» Directions
From the data below, return each line in which the string "việc" is found.

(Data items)
___

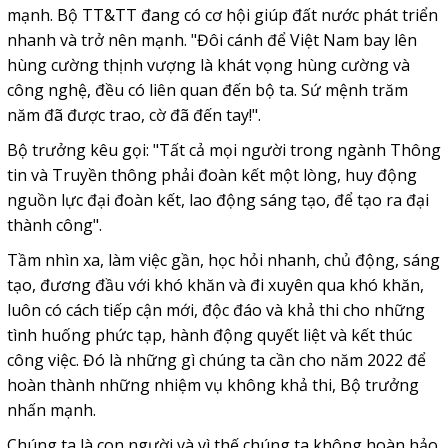
mạnh. Bộ TT&TT đang có cơ hội giúp đất nước phát triển
nhanh và trở nên mạnh. "Đôi cánh để Việt Nam bay lên
hùng cường thịnh vượng là khát vọng hùng cường và
công nghệ, đều có liên quan đến bộ ta. Sứ mệnh trăm
năm đã được trao, cờ đã đến tay!".
Bộ trưởng kêu gọi: "Tất cả mọi người trong ngành Thông
tin và Truyền thông phải đoàn kết một lòng, huy động
nguồn lực đại đoàn kết, lao động sáng tạo, để tạo ra đại
thành công".
Tầm nhìn xa, làm việc gần, học hỏi nhanh, chủ động, sáng
tạo, đương đầu với khó khăn và đi xuyên qua khó khăn,
luôn có cách tiếp cận mới, độc đáo và khả thi cho những
tình huống phức tạp, hành động quyết liệt và kết thúc
công việc. Đó là những gì chúng ta cần cho năm 2022 để
hoàn thành những nhiệm vụ không khả thi, Bộ trưởng
nhấn mạnh.
Chúng ta là con người và vì thế chúng ta không hoàn hảo.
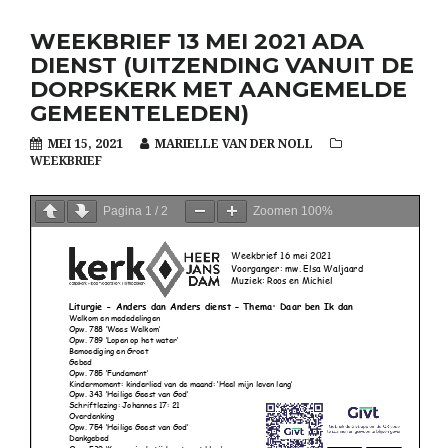
WEEKBRIEF 13 MEI 2021 ADA
DIENST (UITZENDING VANUIT DE
DORPSKERK MET AANGEMELDE
GEMEENTELEDEN)
MEI 15, 2021
MARIELLE VAN DER NOLL
WEEKBRIEF
Pagina
1
/
2
Zoomen
100%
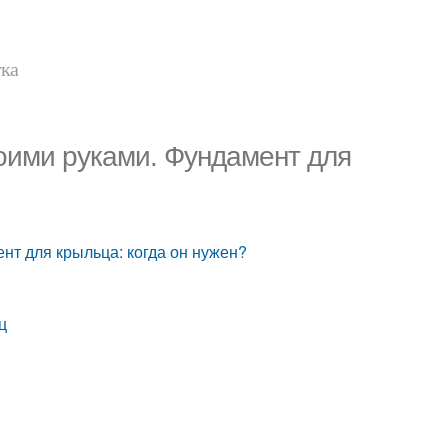
тка
воими руками. Фундамент для
нт для крыльца: когда он нужен?
ц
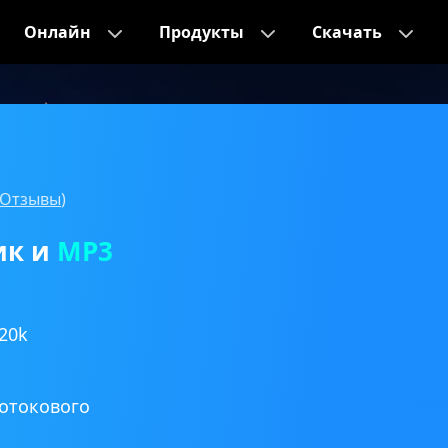
Онлайн
Продукты
Скачать
Отзывы
)
ик и
MP3
20k
потокового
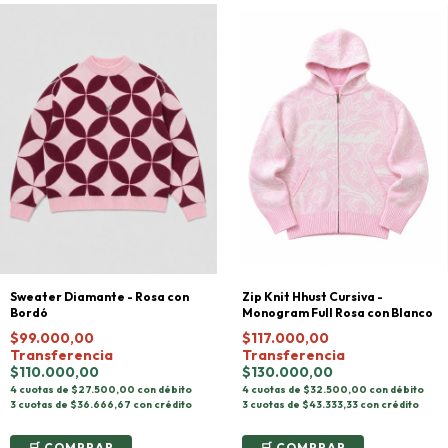
Sweater Diamante - Rosa con
Zip Knit Hhust Cursiva -
Bordó
Monogram Full Rosa con Blanco
$99.000,00
$117.000,00
Transferencia
Transferencia
$110.000,00
$130.000,00
4 cuotas de $27.500,00 con débito
4 cuotas de $32.500,00 con débito
3 cuotas de $36.666,67 con crédito
3 cuotas de $43.333,33 con crédito
COMPRAR
COMPRAR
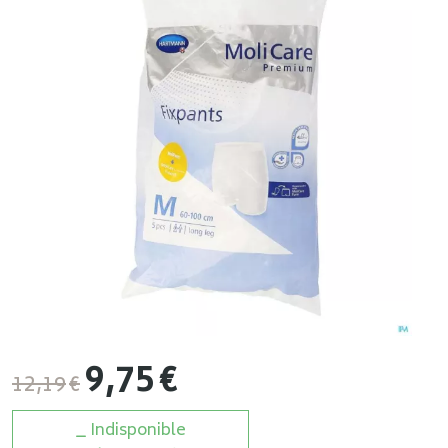
9
,
75
€
12
,
19
€
Indisponible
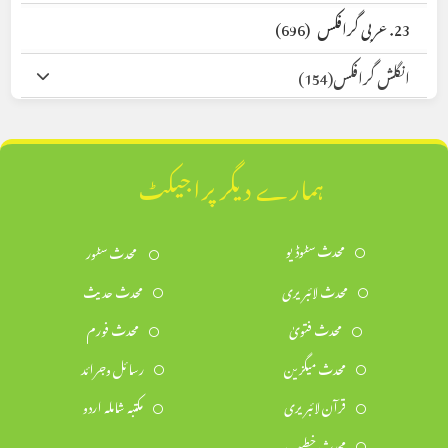
23. عربی گرافکس
(696)
انگلش گرافکس
(154)
ہمارے دیگر پراجیکٹ
محدث سٹوڈیو
محدث سٹور
محدث لائبریری
محدث حدیث
محدث فتویٰ
محدث فورم
محدث میگزین
رسائل وجرائد
قرآن لائبریری
مکتبہ شاملہ اردو
محدث خطیب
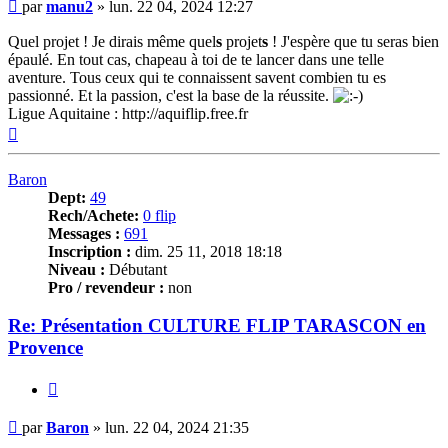
Message
par
manu2
»
lun. 22 04, 2024 12:27
Quel projet ! Je dirais même quel
s
projet
s
! J'espère que tu seras bien
épaulé. En tout cas, chapeau à toi de te lancer dans une telle
aventure. Tous ceux qui te connaissent savent combien tu es
passionné. Et la passion, c'est la base de la réussite.
Ligue Aquitaine : http://aquiflip.free.fr
Haut
Baron
Dept:
49
Rech/Achete:
0 flip
Messages :
691
Inscription :
dim. 25 11, 2018 18:18
Niveau :
Débutant
Pro / revendeur :
non
Re: Présentation CULTURE FLIP TARASCON en
Provence
Citer
Message
par
Baron
»
lun. 22 04, 2024 21:35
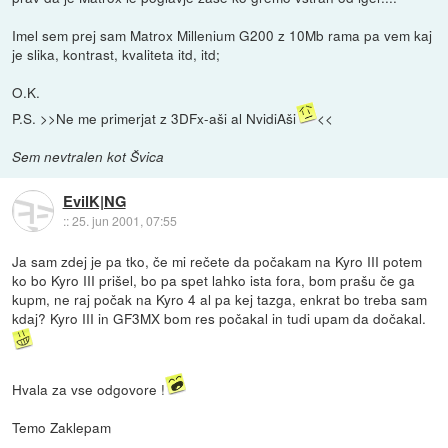
Imel sem prej sam Matrox Millenium G200 z 10Mb rama pa vem kaj
je slika, kontrast, kvaliteta itd, itd;
O.K.
P.S. >>Ne me primerjat z 3DFx-aši al NvidiAši
<<
Sem nevtralen kot Švica
EvilK|NG
::
25. jun 2001, 07:55
Ja sam zdej je pa tko, če mi rečete da počakam na Kyro III potem
ko bo Kyro III prišel, bo pa spet lahko ista fora, bom prašu če ga
kupm, ne raj počak na Kyro 4 al pa kej tazga, enkrat bo treba sam
kdaj? Kyro III in GF3MX bom res počakal in tudi upam da dočakal.
Hvala za vse odgovore !
Temo Zaklepam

___

» Response for this exercise
Tầm nhìn xa, làm việc gần, học hỏi nhanh, chủ động, sáng
công việc. Đó là những gì chúng ta cần cho năm 2022 để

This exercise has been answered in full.